Directions for this task >>
Within the material below, count how many lines contain "Layanan". Answer with only that number.

··· Supplied material ···

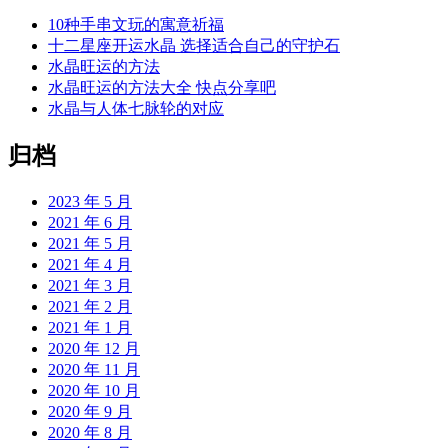
10种手串文玩的寓意祈福
十二星座开运水晶 选择适合自己的守护石
水晶旺运的方法
水晶旺运的方法大全 快点分享吧
水晶与人体七脉轮的对应
归档
2023 年 5 月
2021 年 6 月
2021 年 5 月
2021 年 4 月
2021 年 3 月
2021 年 2 月
2021 年 1 月
2020 年 12 月
2020 年 11 月
2020 年 10 月
2020 年 9 月
2020 年 8 月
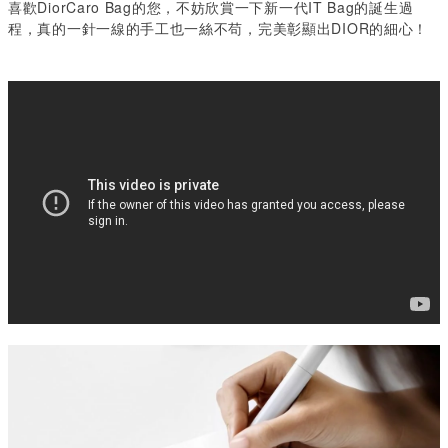
喜歡DiorCaro Bag
的您，不妨欣賞一下新一代
IT Bag
的誕生過
程，真的一針一線的手工也一絲不苟，完美彰顯出
DIOR
的細心！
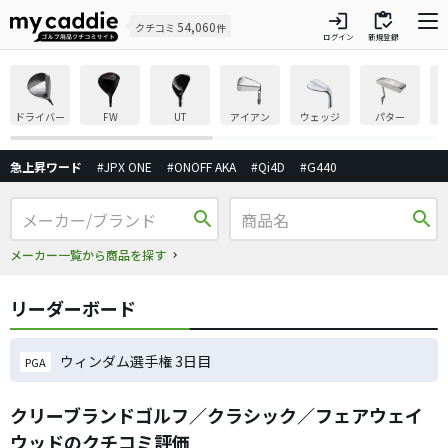
login
inventory
54,060
クチコミ
件
ログイン
新規登録
ドライバー
FW
UT
アイアン
ウェッジ
パター
急上昇ワード
#JPX ONE
#ONOFF AKA
#Qi4D
#G440
search
search
メーカー一覧から商品を探す
リーダーボード
ウィンダム選手権 3日目
PGA
クリーブランドゴルフ／クラシック／フェアウェイ
ウッドのクチコミ評価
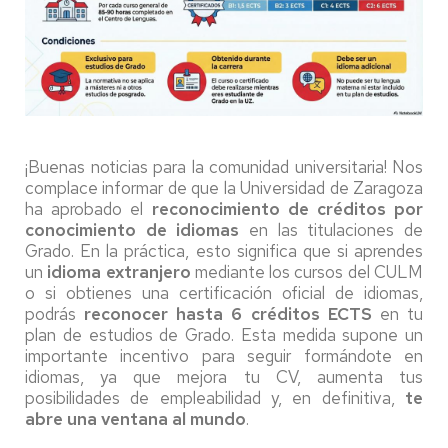
¡Buenas noticias para la comunidad universitaria! Nos
complace informar de que la Universidad de Zaragoza
ha aprobado el
reconocimiento de créditos por
conocimiento de idiomas
en las titulaciones de
Grado. En la práctica, esto significa que si aprendes
un
idioma extranjero
mediante los cursos del CULM
o si obtienes una certificación oficial de idiomas,
podrás
reconocer hasta 6 créditos ECTS
en tu
plan de estudios de Grado. Esta medida supone un
importante incentivo para seguir formándote en
idiomas, ya que mejora tu CV, aumenta tus
posibilidades de empleabilidad y, en definitiva,
te
abre una ventana al mundo
.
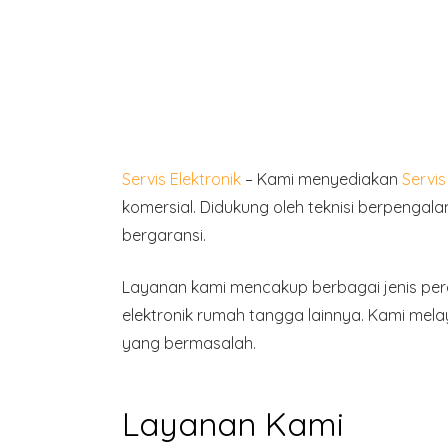
Servis Elektronik
– Kami menyediakan
Servi
komersial. Didukung oleh teknisi berpenga
bergaransi.
Layanan kami mencakup
berbagai jenis per
elektronik rumah tangga lainnya. Kami mel
yang bermasalah.
Layanan Kami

···

Response box >>
2